Twitter was established in 2006 and is daily used by people all over the world through modern technology like smartphones, tablets, and computers, all of which are relatively new electronic devices connected to the Internet. We wanted to change that. At least the part about relatively new devices.
Typewriters have been around for ages. Mechanical, handcrafted, vintage, marvelous pieces of metal, which prints one character with each keypress by making ink impressions onto paper.
People seeing an old typewriter for the first time seem to really enjoy it, and immediately start typing away. There is something pleasant about the whole mechanical and robust experience. At least for a short period of time, before it starts getting tiresome. Say, around 140 characters?
We wanted to give our older brother an extraordinary birthday gift for his 30th birthday. All three of us have always been geeks and interested in technology. We love unusual projects solved in weird ways; and when you add wires, microcontrollers, and old fashioned hardware, it becomes something special. So, we decided to buy a vintage typewriter, attach some wires and a microcontroller, setup a Twitter account, and turn it into a tweeting typewriter. Namely the @kvitremaskin.
Time required: A weekend
Step 1: Finding a typewriter
Go online, drive to the nearest antique shop, or ask your grandparents for a vintage typewriter. We went online and bought a Sumitronic 30 from 1970 for around 30 bucks.
Step 2: Add missing keys
Typewriters vary in the keys available. The typewriter we bought missed several, for instance hashtag and exclamation point. Luckily, missing or desired keys are easily created by printing them on photo paper. Find a key on the typewriter that you don’t need, cut the printed symbol to match the size of the key, and glue the newly created key symbol on top. You will obviously not get the correct feedback on the actual paper when typing, but the posted tweet will contain your new character.
Step 3: Wires and soldering
The typewriter is a heavy bulk of mechanical construction. Each key is connected to its own mechanical arm that transfers ink onto paper, through a ribbon, when the key is pressed with sufficient strength. To retrieve each keystroke you need one wire per key. We soldered a thicker wire (1.5mm) to each end of a thin and flexible wire (0.08mm) to make it a bit more solid. People tend to type very hard on old typewriters, so make sure the wires can take a hit.

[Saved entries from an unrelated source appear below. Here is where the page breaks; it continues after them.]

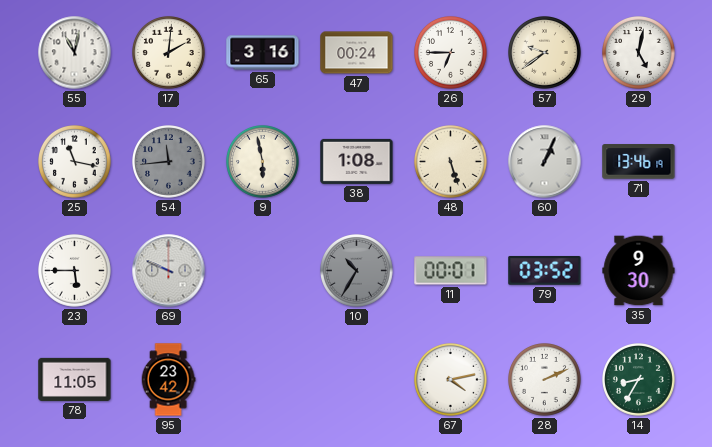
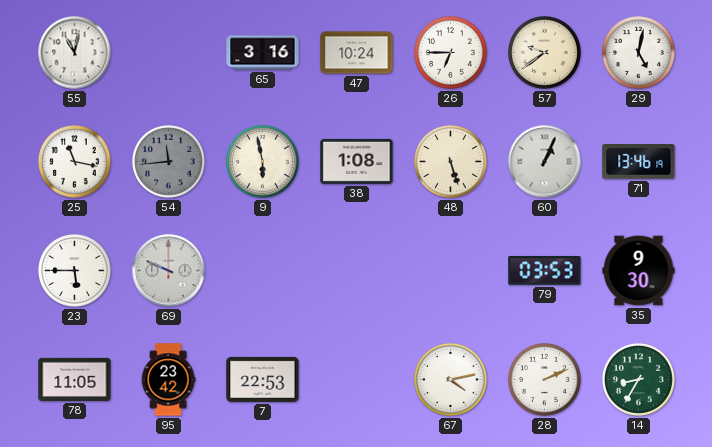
17: 2:01 -> none
47: 00:24 -> 10:24
10: 10:35 -> none
11: 00:01 -> none
79: 03:52 -> 03:53
7: none -> 22:53
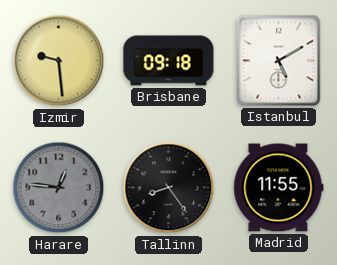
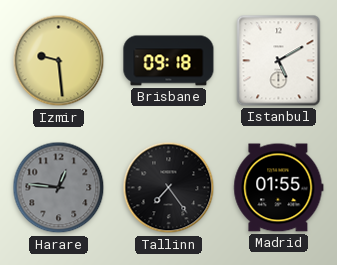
Tallinn: 8:24 -> 7:24
Madrid: 11:55 -> 01:55
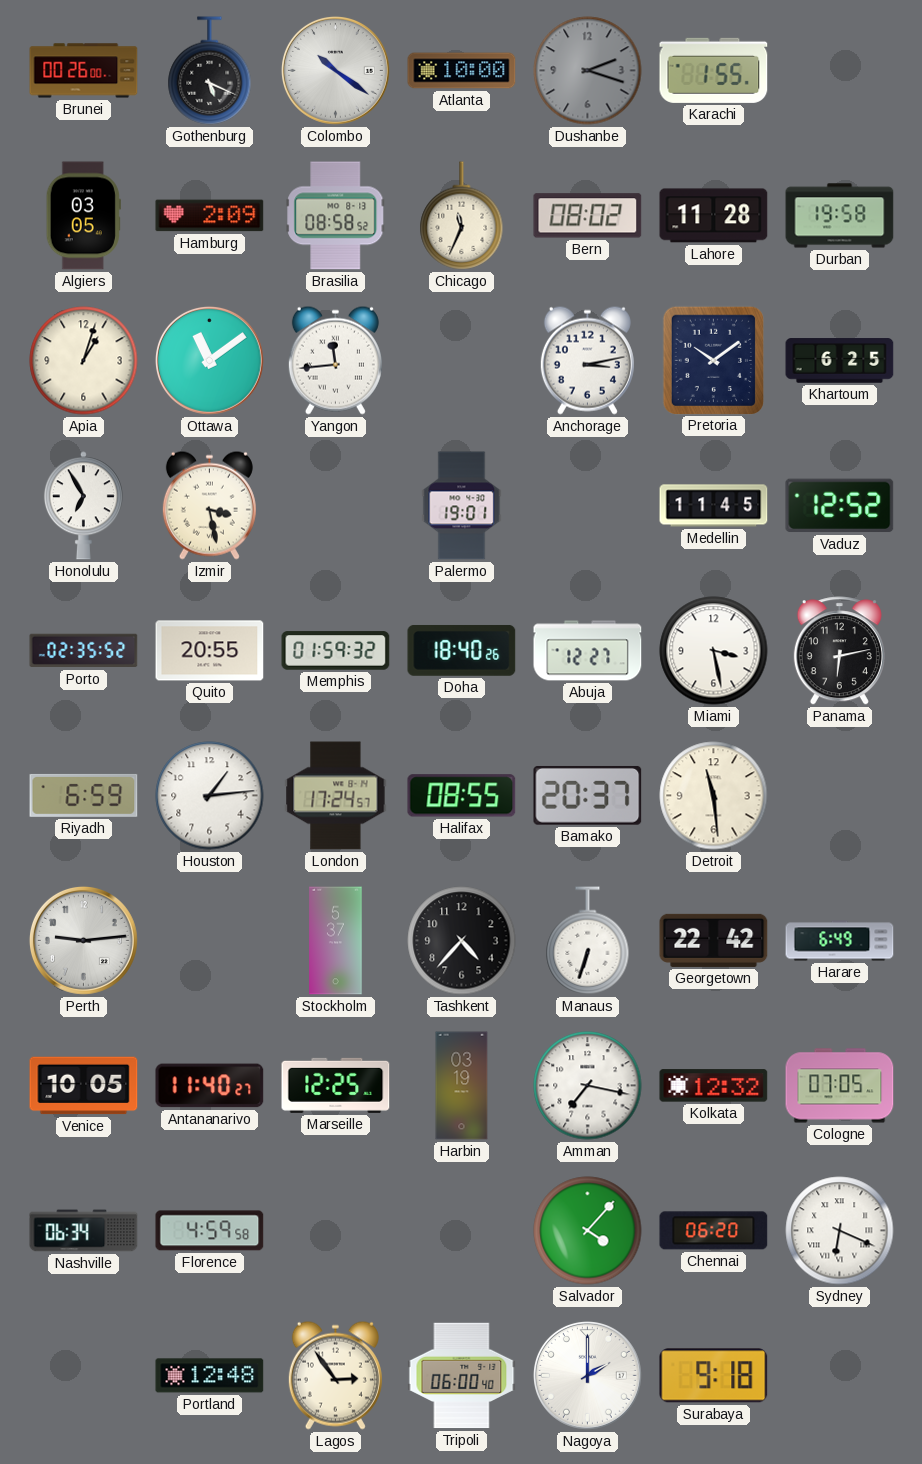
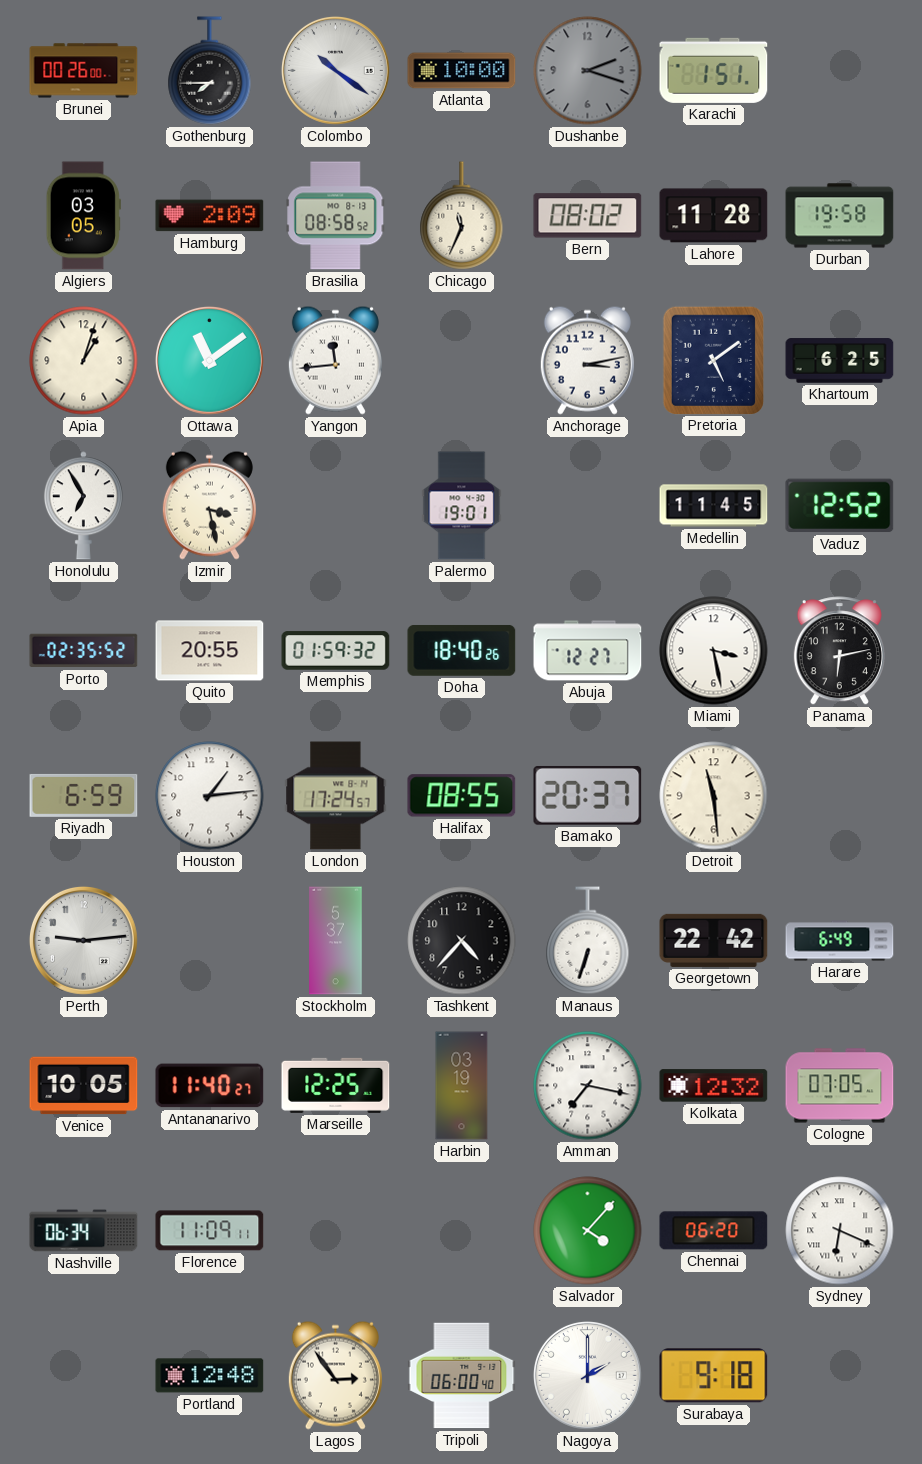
Gothenburg: 5:19 -> 7:45
Karachi: 1:55 -> 1:51
Pretoria: 10:09 -> 5:09
Florence: 4:59 -> 11:09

Cut the 1.5mm wire into 5cm lengths, one for each key on your typewriter. Use the wire stripper and pliers to form these into short hooks in one end, and solder the other end to the 0.08mm wire. It is possible to only use 1.5mm wires, but considering the space between each key and available room inside the typewriter we recommend using 0.08mm wires with 1.5mm wire attached to the ends.
Step 4: Superglue
After forming and soldering all the wires you need, it’s time to start gluing them onto the typewriter. Apply superglue to the insulation and attach it to the mechanical arm using a tweezer. Make sure the hooks have about the same height, making it easier to hit the wire above later on.
Step 5: Elastic band
Mount an elastic band just above the attached wires. The flexible band will allow the user to use the keys as on a regular typewriter, and at the same time allowing the wires to come in contact. This makes it possible both writing on the physical paper as well as receiving all keystrokes electronically. Attach five separate cables, hereby referred to as bars, onto the elastic band. This is done by passing the wire through the holes that already exist in the band. Every time a key is pressed, the wire glued to its arm is lifted. Make sure these wires hit one of the bars on the elastic band. Also, distribute the glued wires evenly among the five bars. We had 50 keys on our typewriter, resulting in 10 keys per bar.
Step 6: Distinguish the keys
Take one wire from each bar, and solder them together into one bundle. In our case, this resulted in ten bundles with five wires each. Make sure the wires in a bundle link to each bar only once, as they will be connected to the same input on the microcontroller. Otherwise you won’t be able to distinguish between their inputs. Also, take note as to which key goes to which bar, in order to translate GPIO input to keystrokes. It might be worth taping together the wires in each bundle to avoid a mess inside the machine.
Step 7: Microcontroller
The Particle Photon with its built-in WiFi module and small size was perfect for this project. Follow the setup guide as described on their webpage. Once connected to the Internet it can be programmed through their cloud service. The Photon has 18 mixed-signal GPIO. Typewriters typically have around 50 different keys. In order to detect all keystrokes, alternate between each bar to retrieve which keys are being read. By toggling which bar is defined as active you should be able to read all keystrokes, one bar at the time. Attach all the wires to the Particle Photon according to the circuit diagram. Then, download our sample code from GitHub and follow the last instructions there. Pull requests are very welcome!
Step 8: LED light
It can be hard to tell the state of a microcontroller without an interface. By installing a RGB LED you can reveal the internal state of the Particle Photon. Blue light means that it is powered on and connected to the Internet. Green light indicates that it receives user input. Red light lets you know that something is wrong.
Step 9: Assembling
Power the machine up and start typing your own tweets from an old typewriter!